Siempre he sido de los que se irritaban sobre manera con los niños llorones. Pocas cosas hay que me crispen tanto como tener en lugar público –sea vehículo, bar o restaurante- uno o varios críos haciendo de sirena de fábrica. Aún recuerdo con horror cómo en los asientos contiguos, pasillo por medio, en el último viaje que hice a Argentina, iba una pareja joven con dos niños muy pequeños, a cada cual más llorón. Ya pueden imaginar lo que dormimos los pasajeros en un radio de media docena de asientos… y son doce horas de vuelo.

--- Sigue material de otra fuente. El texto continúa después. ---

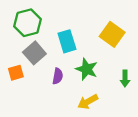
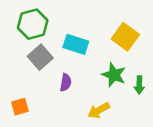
cyan rectangle: (67, 41) -> (76, 44), turned -55
green star: (87, 69) -> (114, 75), moved
orange square: (16, 73) -> (20, 107), moved

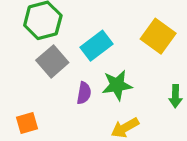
cyan rectangle: (76, 44) -> (97, 46), turned -55
green star: (114, 75) -> (117, 85), moved, turned -30

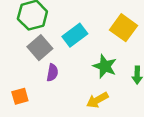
green star: (117, 85) -> (105, 66), moved, turned 30
purple semicircle: (84, 93) -> (52, 73), moved

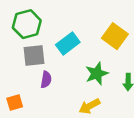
gray square: (40, 48) -> (34, 55), turned 35
green star: (105, 66) -> (97, 74), turned 30

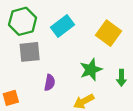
cyan rectangle: (68, 43) -> (63, 26), moved
purple semicircle: (46, 80) -> (50, 83), moved

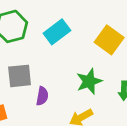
gray square: (30, 52) -> (20, 76), moved

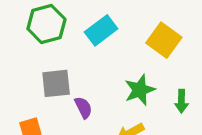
purple semicircle: (42, 96) -> (83, 108), turned -36

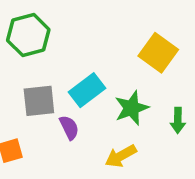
cyan rectangle: (101, 30) -> (87, 90), moved

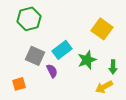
gray square: (39, 101) -> (35, 56), turned 30
yellow arrow: (121, 156) -> (104, 87), moved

Pero el caso es que el otro día en el autobús me sorprendió mucho escuchar llorar a un bebé. Me sorprendió porque al principio no sabía muy bien que era. Y eso me hizo caer en la cuenta de cuánto hacía que no escuchaba llorar a un niño. Hay muchos menos en Madrid de los que había en tiempos. Este era hijo de inmigrante sudamericana y su madre le llevaba a la antigua usanza; es decir: en brazos. Quizá eso también influye en el menos llorar de ahora. Aparte de menos niños, a casi todos los llevan en carrito, lo cual ayuda a la comodidad… a la suya al menos, porque hay madres que se empeñan en entra con esos armatostes en vagones de metro atestados en hora punta, empujando y arrollando a diestro y siniestro.
En fin, que a uno le abandonan las cosas sin que se de muchas veces cuenta. Hasta que cae. El lloro de los niños ha ido abandonando los lugares públicos madrileños poco a poco, sin ser apercibido ni tampoco echado de menos, siguiendo un descenso parejo a la curva de natalidad. Luego, cuando te vuelves a encontrar con uno, si no lo añoras –sigue siendo enervante- sí que te acomete esa sensación de fugacidad, porque el tiempo pasa.
Tenés razón, se escuchan menos llantos, acá también.
Cada día menos humanos.
Un bebé tendría que llorar menos en brazos de su madre, que en el cochecito.
Al final de centas, no hay lugar más prótegido ni cómodo que el hueco que la madre ofrece junto a su seno.
No me digas León, que nos volvimos tan mecánicos, que en el trayecto, olvidamos los aromas primeros, los balsámicos, el tacto blando del pecho, la tibieza siempre en su punto y el brazo confiable sosteniéndonos.
Ya querría yo, con toda la estatura que llevan mis huesos, encontrar, en ciertas ocasiones, el refugio de los brazos de mi madre. A que vos también. A qué si?